- Prof. Allott
- Born: 1920 Fulham, London, England
- Died: 2010 (aged 89–90) Liverpool, England
- Occupation: Professor
- Employers: Liverpool University; Birkbeck College;

= Miriam Allott =

English literary scholar (1920–2010)

Miriam Allott or Miriam Farris; Miriam Farris Allott; Miriam Allott-Farris (1920–2010) was an English literary scholar. She was a professor in Liverpool and at Birkbeck College.

==Life==
Allott was born in Cairo or Fulham in 1920. This was just after her father Labib Farris who was an Egyptian medical student and her mother Ada Violet Rennie married. She studied in Cairo and the Froebel Demonstration School at the same time as Iris Murdoch. She then went to Liverpool University. After her degree in general studies she taught and studied for a doctorate in English literature on Henry James. She was supervised by her future husband, Kenneth Allott. She became a lecturer in Liverpool University in 1948.
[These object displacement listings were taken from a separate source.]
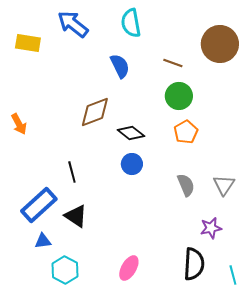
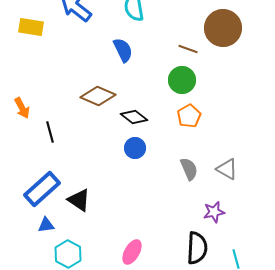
brown line: (173, 63) -> (188, 49), moved
brown diamond: (95, 112) -> (98, 96), turned 44
black line: (72, 172) -> (50, 132), moved
gray triangle: (224, 185) -> (227, 169), turned -35

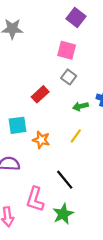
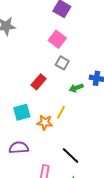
pink square: (67, 50) -> (57, 39), turned 30
yellow line: (76, 136) -> (61, 112), moved

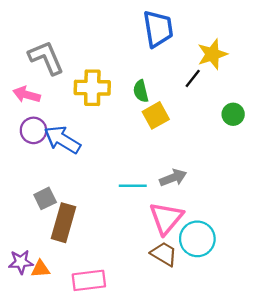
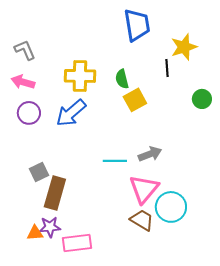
gray L-shape: (46, 58) -> (25, 50), moved, size x0.7
black line: (193, 78) -> (167, 68), turned -42
blue arrow: (62, 140) -> (71, 113), moved, turned -72
purple star: (21, 262) -> (50, 227), moved

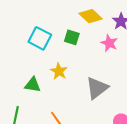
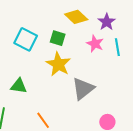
yellow star: (59, 71) -> (58, 64), moved, size x1.4

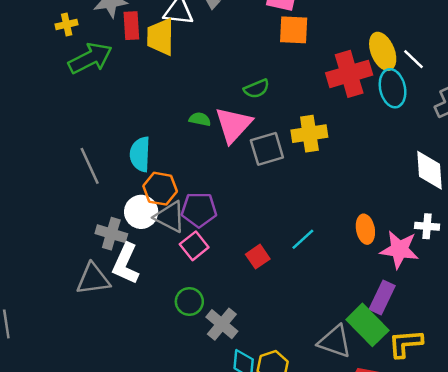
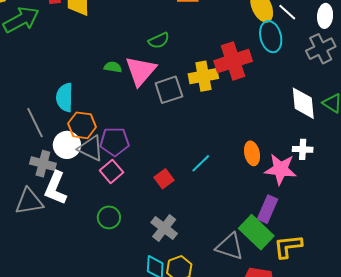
red cross: (349, 74) -> (233, 61), moved
gray line: (90, 166) -> (35, 123), moved
gray cross: (222, 324) -> (164, 228), moved

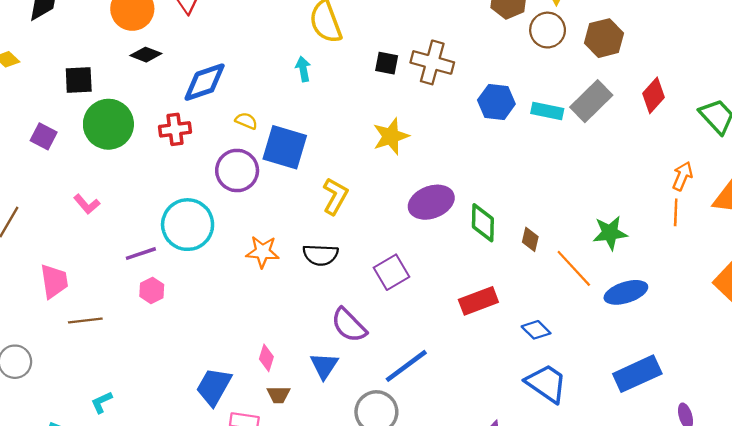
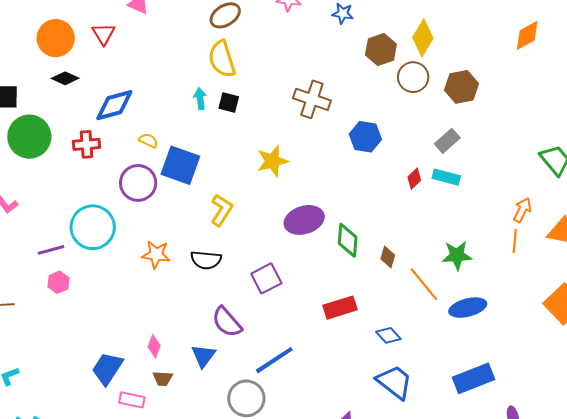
black square: (387, 63) -> (229, 103), moved
red diamond: (654, 95) -> (414, 179), moved, size x0.7
gray rectangle: (591, 101) -> (447, 141), size x0.7
cyan rectangle: (547, 111) -> (446, 177), moved

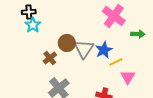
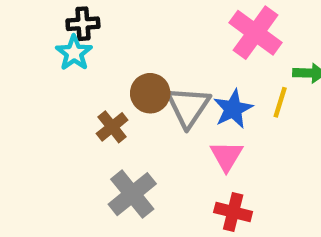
black cross: (29, 12) -> (83, 24), moved
yellow line: (116, 62) -> (280, 102), moved, turned -48
pink triangle: (128, 77) -> (226, 156), moved

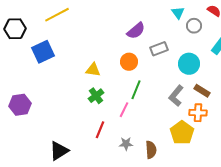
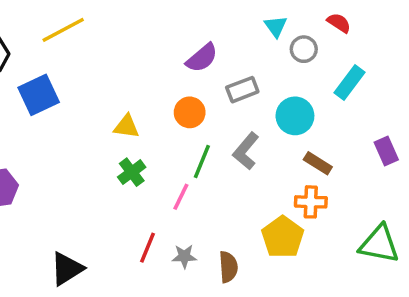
gray L-shape: (176, 96) -> (246, 151), moved
red line: (100, 130) -> (147, 248), moved

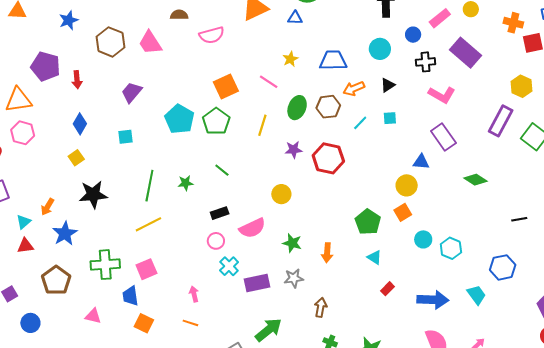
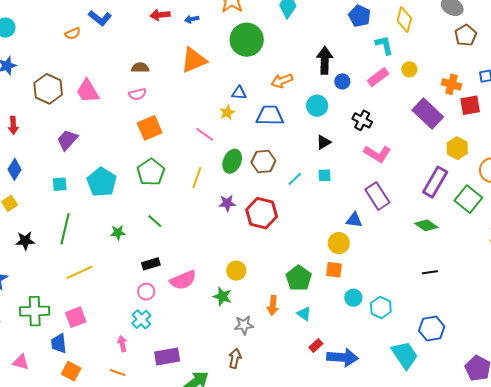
brown semicircle: (179, 15) -> (140, 68), moved
blue triangle: (295, 18) -> (239, 93), moved
pink semicircle: (212, 35) -> (137, 94), moved, size x0.7
blue circle: (413, 35) -> (342, 81), moved
purple rectangle: (466, 53) -> (428, 113), moved
black cross: (425, 62) -> (362, 120), turned 30
orange square: (226, 86) -> (150, 128), moved
orange arrow: (354, 88) -> (282, 81), moved
cyan pentagon: (179, 119) -> (102, 182), moved
green diamond: (476, 180) -> (426, 225), moved
green line: (149, 186) -> (65, 229), moved
yellow circle: (281, 194) -> (236, 271), moved
black star: (93, 195) -> (25, 241), size x0.7
orange square: (403, 212) -> (334, 270), turned 36
black line: (519, 219) -> (430, 272), moved
orange arrow: (327, 253) -> (273, 305), moved
cyan cross: (229, 266) -> (141, 319), moved
gray star: (294, 278) -> (244, 325), moved
purple rectangle: (257, 283) -> (167, 357), moved
cyan trapezoid: (477, 295) -> (405, 355), size x1.4
blue arrow: (433, 300) -> (343, 357), moved
brown arrow: (321, 307) -> (235, 358), moved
Her husband's first marriage ended in 1950 and she married him on 1 June 1951. His position as the Andrew Cecil Bradley Professor of Modern English Literature at Liverpool University was taken over by his wife after his death; by 1981 she was a professor at Birkbeck College.

Allott died in Liverpool in 2010. She had published a selection of Keats' poetry and Novelists on the Novel in 1959. She left her wealth to fund a lecturer at Liverpool University. She was also a collector and left her collections to the university and its own Victoria Gallery and Museum.